His debut with Weather Report was on the album Mysterious Traveller, followed by two more albums in the Seventies: Tale Spinnin’ and Black Market before he left the band to work with drummer Billy Cobham. During 1976-77 Alphonso recorded three solo albums as a bandleader, for the Epic label, in a fusion-funk vein.

One of the first musicians to introduce the Chapman Stick to the public, in 1977, his knowledge of the instrument offered him a rehearsal with Genesis, who were looking for a replacement for guitarist Steve Hackett but being more of a bassist than a guitarist, Johnson instead recommended his friend ex-Sweetbottom guitarist and fellow session musician Daryl Stuermer. However, he was one of two bass players on Phil Collins’s first solo album, Face Value, in 1981.

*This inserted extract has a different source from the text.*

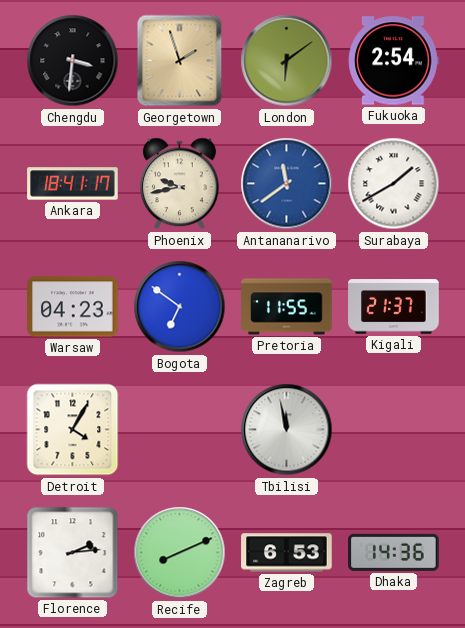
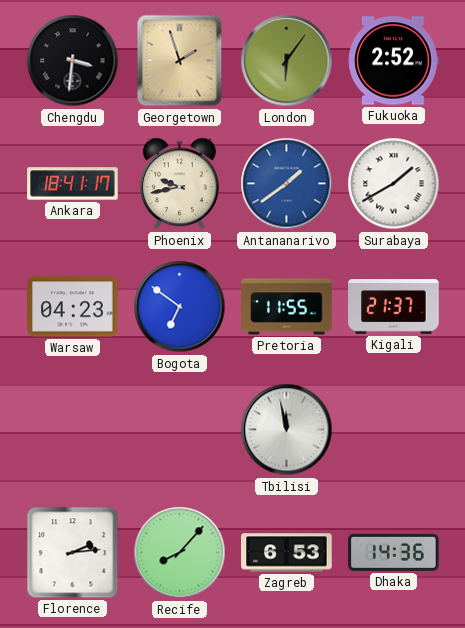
London: 6:09 -> 6:06
Fukuoka: 2:54 -> 2:52
Antananarivo: 11:39 -> 1:39
Detroit: 4:05 -> none
Recife: 8:11 -> 8:07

He would work with Bob Weir on a couple of projects – Bobby & The Midnites and The Other Ones; reunite with Cobham in the band Jazz Is Dead, and Steve Hackett’s Genesis Revisited album as well as with Santana, Steve Kimock and Chet Baker. He toured Europe and Japan with saxophonist Wayne Shorter, pianist James Beard, drummer Rodney Holmes, and guitarist David Gilmore.

Earning a Bachelor of Arts in Music Education degree from California State University in 2014, as an undergrad he was a member of the CSUN Wind Ensemble. With extensive experience as a bass teacher he has conducted bass seminars and clinics in Germany, England, France, Scotland, Ireland, Japan, Switzerland, Australia, Brazil and Argentina.

Bassist Alphonso Johnson continues to perform while serving as an adjunct instructor at the University of Southern California and the California Institute of the Arts.